Book Experiencing Citizenship

Download or read book Experiencing Citizenship written by Richard M. Battistoni and published by . This book was released on 2023 with total page 0 pages. Available in PDF, EPUB and Kindle. Book excerpt: This practical guide is intended for faculty and service-learning directors, combining the how-to information and rigorous intellectual framework that teachers seek. What distinguishes this volume is that the contributors are writing for their peers. They discuss how service-learning can be implemented within political science and what this discipline contributes to the pedagogy of service-learning. The book offers both theoretical background and practical pedagogical chapters which describe the design, implementation, and outcomes of political science service-learning programs, as well as annotated bibliographies, program descriptions and course syllabi.

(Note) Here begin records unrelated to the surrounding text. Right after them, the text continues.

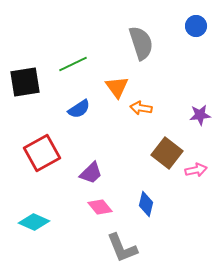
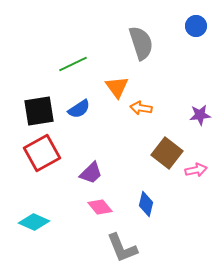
black square: moved 14 px right, 29 px down
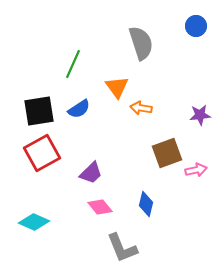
green line: rotated 40 degrees counterclockwise
brown square: rotated 32 degrees clockwise
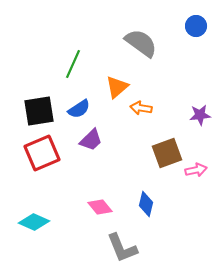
gray semicircle: rotated 36 degrees counterclockwise
orange triangle: rotated 25 degrees clockwise
red square: rotated 6 degrees clockwise
purple trapezoid: moved 33 px up
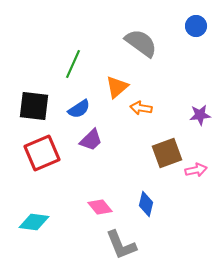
black square: moved 5 px left, 5 px up; rotated 16 degrees clockwise
cyan diamond: rotated 16 degrees counterclockwise
gray L-shape: moved 1 px left, 3 px up
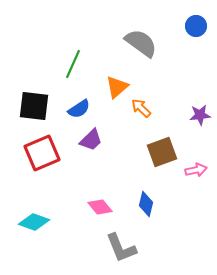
orange arrow: rotated 35 degrees clockwise
brown square: moved 5 px left, 1 px up
cyan diamond: rotated 12 degrees clockwise
gray L-shape: moved 3 px down
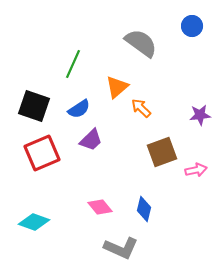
blue circle: moved 4 px left
black square: rotated 12 degrees clockwise
blue diamond: moved 2 px left, 5 px down
gray L-shape: rotated 44 degrees counterclockwise
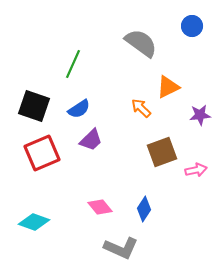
orange triangle: moved 51 px right; rotated 15 degrees clockwise
blue diamond: rotated 20 degrees clockwise
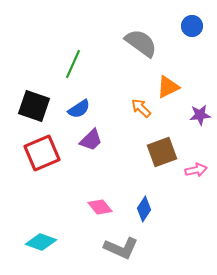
cyan diamond: moved 7 px right, 20 px down
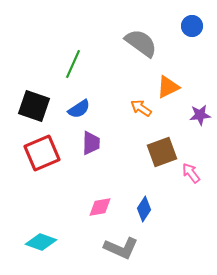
orange arrow: rotated 10 degrees counterclockwise
purple trapezoid: moved 3 px down; rotated 45 degrees counterclockwise
pink arrow: moved 5 px left, 3 px down; rotated 115 degrees counterclockwise
pink diamond: rotated 60 degrees counterclockwise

Book Developing a Model for Culturally Responsive Experiential Education

Download or read book Developing a Model for Culturally Responsive Experiential Education written by Elizabeth Laura Hope Yomantas and published by Taylor & Francis. This book was released on 2023-12-01 with total page 181 pages. Available in PDF, EPUB and Kindle. Book excerpt: This book provides a new, empirically informed framework designed to equip higher education faculty with the tools to help students engage in humanizing, mutually beneficial, and anti-colonial experiential education alongside other students and communities around the world. The author maps the conceptual development of culturally responsive experiential education (CREE) as a novel framework, situated at the nexus of culturally responsive research methodologies, the Indigenous research paradigm, critical service learning, and critical pedagogy in experiential education. The chapters detail qualitative research findings from an undergraduate CREE program in rural Fiji to illustrate the implementation of the novel CREE framework and discuss post-program possibilities based on the research study findings. Situated in narrative inquiry, the book also includes interspersed participant vignettes in order to center student voices and illuminate the research study findings. With attention to themes including emergent critical consciousness, critical allyship, and personal journeys of decolonization as experienced through the CREE framework, it will be of benefit to both education scholars and higher education faculty interested in experiential education and culturally responsive pedagogies.

Book Advancing Knowledge in Service Learning

Download or read book Advancing Knowledge in Service Learning written by Shelley H. Billig and published by IAP. This book was released on 2006-10-01 with total page 242 pages. Available in PDF, EPUB and Kindle. Book excerpt: The purpose of this series of books is to advance the knowledge in the service-learning research field. More importantly, this research is to be used to transform the field. This transformation will come from realizing both the history of service-learning and trying to imagine what the future may look like. The chapters in this book all demonstrate just how far service-learning research has come. Researchers, practitioners, and students alike have benefited from its dissemination and use the research to improve practice. The research does not simply inform educators how to create a better pedagogy. Rather, it informs a service-learning practice that can transform both individuals and institutions.